- Bertha Belmore
- Born: Bertha Cousins 22 December 1882 Manchester, Lancashire, UK
- Died: 14 December 1953 (aged 70) Barcelona, Catalonia, Spain
- Occupations: Stage and screen actress
- Years active: 1890–1951
- Spouse: Herbert Belmore

= Bertha Belmore =

British actress (1882–1953)

Bertha Belmore (22 December 1882 – 14 December 1953) was an English stage and film actress.

Part of the Belmore family of British actors through her marriage to actor Herbert Belmore, she began her career as a child actress in British pantomimes and music hall variety acts.

As a young adult she was one of the Belmore Sisters in variety entertainment before beginning a more serious acting career performing in classic plays by William Shakespeare with Ben Greet's Pastoral Players in a 1911 tour of the United States.

She made her Broadway debut as Portia in Shakespeare's Julius Caesar in 1912. She returned to Broadway numerous times in mainly comedic character roles over the next 40 years, notably creating parts in the original Broadway productions of Lorenz Hart and Richard Rodgers's By Jupiter (1942) and Anita Loos's Gigi (1951).

She worked in several productions mounted by Florenz Ziegfeld Jr., including appearing in the Ziegfeld Follies of 1925 with W.C. Fields and Will Rogers, and starring as Parthy Ann Hawks in the 1929 Australian tour and 1932 Broadway revival of Jerome Kern and Oscar Hammerstein II's Show Boat.
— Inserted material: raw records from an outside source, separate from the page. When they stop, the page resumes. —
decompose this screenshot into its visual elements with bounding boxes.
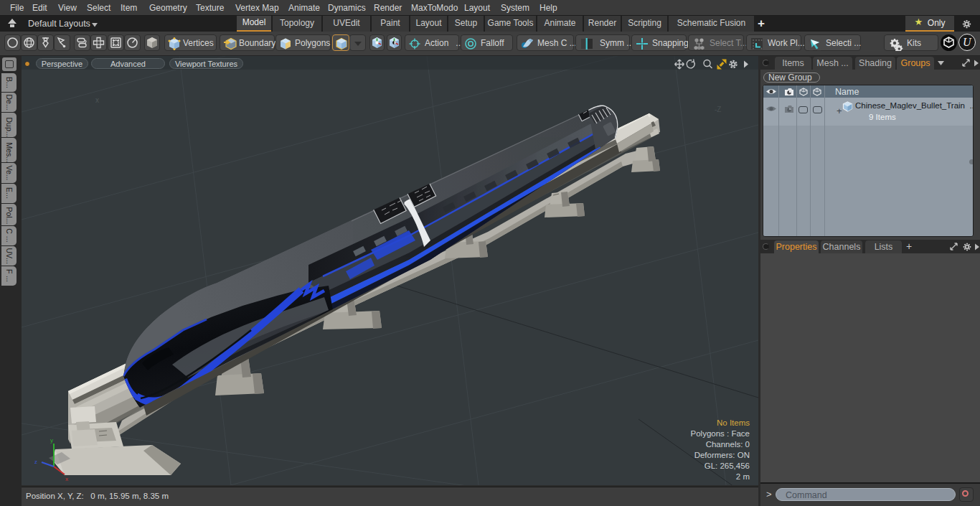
svg-text:y: y: [50, 437, 53, 444]
svg-text:-Z: -Z: [715, 106, 721, 113]
svg-text:x: x: [95, 96, 99, 104]
svg-text:x: x: [65, 476, 68, 482]
svg-text:z: z: [34, 459, 37, 465]
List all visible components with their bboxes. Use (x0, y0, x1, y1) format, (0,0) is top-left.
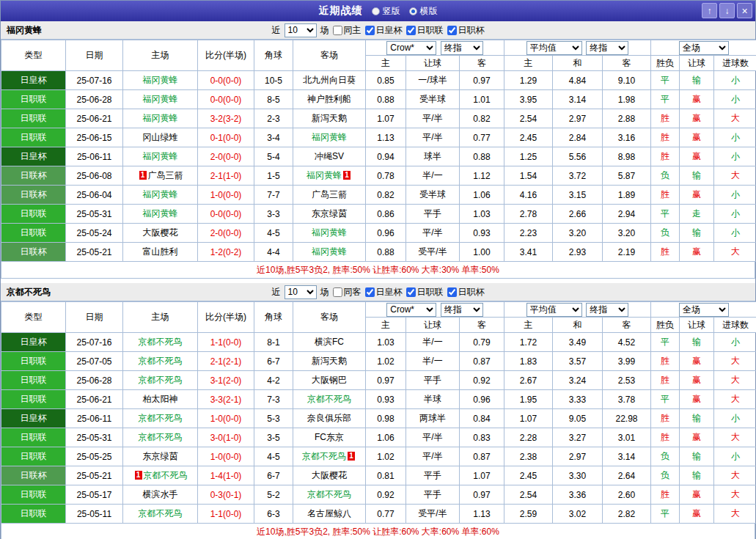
home-team-name[interactable]: 京都不死鸟 (139, 375, 183, 385)
home-team-name[interactable]: 柏太阳神 (143, 394, 178, 404)
home-team-name[interactable]: 京都不死鸟 (139, 413, 183, 423)
scope-select[interactable]: 全场 (679, 41, 729, 55)
matches-label: 场 (320, 286, 329, 298)
away-team-name[interactable]: 新泻天鹅 (312, 113, 347, 123)
home-team-name[interactable]: 东京绿茵 (143, 451, 178, 461)
home-team-name[interactable]: 福冈黄蜂 (143, 189, 178, 199)
league-filter-checkbox[interactable] (365, 287, 375, 297)
league-cell: 日皇杯 (1, 333, 66, 352)
league-filter-checkbox[interactable] (447, 26, 457, 35)
col-home: 主场 (123, 40, 198, 71)
same-venue-checkbox[interactable] (333, 287, 342, 297)
same-venue-checkbox[interactable] (333, 26, 342, 35)
home-team-name[interactable]: 京都不死鸟 (139, 432, 183, 442)
home-team-name[interactable]: 京都不死鸟 (144, 470, 188, 480)
league-filter[interactable]: 日职联 (406, 24, 444, 37)
home-team-name[interactable]: 广岛三箭 (148, 170, 183, 180)
home-team-name[interactable]: 京都不死鸟 (139, 508, 183, 518)
away-team-name[interactable]: 福冈黄蜂 (307, 170, 342, 180)
same-venue-filter[interactable]: 同主 (333, 24, 362, 37)
home-team-name[interactable]: 大阪樱花 (143, 227, 178, 238)
away-team-name[interactable]: 横滨FC (315, 337, 344, 347)
league-filter-checkbox[interactable] (447, 287, 457, 297)
league-filter-label: 日皇杯 (376, 24, 403, 37)
away-team-name[interactable]: 福冈黄蜂 (312, 227, 347, 238)
average-period-select[interactable]: 终指 (586, 41, 628, 55)
away-team-name[interactable]: 京都不死鸟 (302, 451, 346, 461)
away-team-name[interactable]: 奈良俱乐部 (307, 413, 351, 423)
bookmaker-select[interactable]: Crow* (386, 303, 436, 317)
layout-radio-vertical[interactable]: 竖版 (372, 5, 400, 18)
average-period-select[interactable]: 终指 (586, 303, 628, 317)
league-filter-checkbox[interactable] (406, 26, 416, 35)
same-venue-filter[interactable]: 同客 (333, 286, 362, 298)
col-avg-home: 主 (504, 318, 553, 333)
away-team-name[interactable]: 京都不死鸟 (307, 394, 351, 404)
home-team-name[interactable]: 福冈黄蜂 (143, 94, 178, 104)
bookmaker-select[interactable]: Crow* (386, 41, 436, 55)
corner-cell: 3-4 (254, 128, 293, 147)
away-team-name[interactable]: 大阪钢巴 (312, 375, 347, 385)
avg-odds-cell: 2.94 (603, 205, 651, 224)
crown-odds-cell: 0.88 (366, 90, 406, 109)
away-team-name[interactable]: 名古屋鲸八 (307, 508, 351, 518)
average-select[interactable]: 平均值 (526, 41, 582, 55)
away-team-name[interactable]: 东京绿茵 (312, 208, 347, 219)
col-avg-draw: 和 (553, 318, 603, 333)
league-filter-checkbox[interactable] (406, 287, 416, 297)
crown-odds-cell: 半/一 (406, 333, 460, 352)
close-button[interactable]: × (737, 3, 752, 18)
league-filter[interactable]: 日皇杯 (365, 286, 403, 298)
corner-cell: 7-3 (254, 390, 293, 409)
crown-odds-cell: 1.02 (366, 352, 406, 371)
away-team-name[interactable]: 大阪樱花 (312, 470, 347, 480)
league-filter[interactable]: 日皇杯 (365, 24, 403, 37)
crown-period-select[interactable]: 终指 (441, 41, 483, 55)
away-team-name[interactable]: 福冈黄蜂 (312, 132, 347, 142)
league-filter[interactable]: 日职杯 (447, 286, 485, 298)
league-filter[interactable]: 日职联 (406, 286, 444, 298)
avg-odds-cell: 3.24 (553, 371, 603, 390)
layout-radio-horizontal[interactable]: 横版 (409, 5, 438, 18)
handicap-result-cell: 赢 (680, 428, 714, 447)
crown-period-select[interactable]: 终指 (441, 303, 483, 317)
home-team-name[interactable]: 福冈黄蜂 (143, 75, 178, 85)
result-cell: 胜 (651, 109, 680, 128)
avg-odds-cell: 2.38 (504, 447, 553, 466)
avg-odds-cell: 2.93 (553, 243, 603, 262)
match-date: 25-06-08 (66, 166, 123, 186)
result-cell: 胜 (651, 371, 680, 390)
match-date: 25-05-11 (66, 505, 123, 524)
crown-odds-cell: 0.78 (366, 166, 406, 186)
league-filter[interactable]: 日职杯 (447, 24, 485, 37)
away-team-name[interactable]: 新泻天鹅 (312, 356, 347, 366)
home-team-name[interactable]: 冈山绿雉 (143, 132, 178, 142)
score-cell: 1-4(1-0) (198, 466, 254, 485)
home-team-name[interactable]: 京都不死鸟 (139, 356, 183, 366)
home-team-name[interactable]: 横滨水手 (143, 489, 178, 499)
away-team-name[interactable]: 广岛三箭 (312, 189, 347, 199)
away-team-cell: 冲绳SV (293, 147, 366, 166)
move-up-button[interactable]: ↑ (702, 3, 717, 18)
recent-count-select[interactable]: 10 (285, 285, 317, 299)
recent-count-select[interactable]: 10 (285, 23, 317, 37)
away-team-name[interactable]: FC东京 (315, 432, 344, 442)
move-down-button[interactable]: ↓ (719, 3, 735, 18)
team-filter-row: 京都不死鸟 近 10 场 同客 日皇杯日职联日职杯 (1, 283, 755, 301)
away-team-name[interactable]: 神户胜利船 (307, 94, 351, 104)
scope-select[interactable]: 全场 (679, 303, 729, 317)
home-team-name[interactable]: 京都不死鸟 (139, 337, 183, 347)
home-team-name[interactable]: 福冈黄蜂 (143, 113, 178, 123)
home-team-name[interactable]: 福冈黄蜂 (143, 208, 178, 219)
average-select[interactable]: 平均值 (526, 303, 582, 317)
away-team-cell: 京都不死鸟1 (293, 447, 366, 466)
result-cell: 平 (651, 205, 680, 224)
home-team-name[interactable]: 富山胜利 (143, 246, 178, 257)
away-team-name[interactable]: 冲绳SV (315, 151, 344, 161)
away-team-name[interactable]: 北九州向日葵 (303, 75, 356, 85)
home-team-name[interactable]: 福冈黄蜂 (143, 151, 178, 161)
home-team-cell: 大阪樱花 (123, 224, 198, 243)
away-team-name[interactable]: 京都不死鸟 (307, 489, 351, 499)
away-team-name[interactable]: 福冈黄蜂 (312, 246, 347, 257)
league-filter-checkbox[interactable] (365, 26, 375, 35)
In more serious work, Belmore portrayed the nurse in the United States premiere of Jean Anouilh's Antigone (1946), and starred as Ftatateeta in the 1949 revival of George Bernard Shaw's Caesar and Cleopatra. In the latter part of her career she made numerous appearances on American television from 1948 to 1953. Also active as an actress in Great Britain, she worked frequently as a character actress in British cinema from 1933 to 1940 in addition to appearing on the British stage.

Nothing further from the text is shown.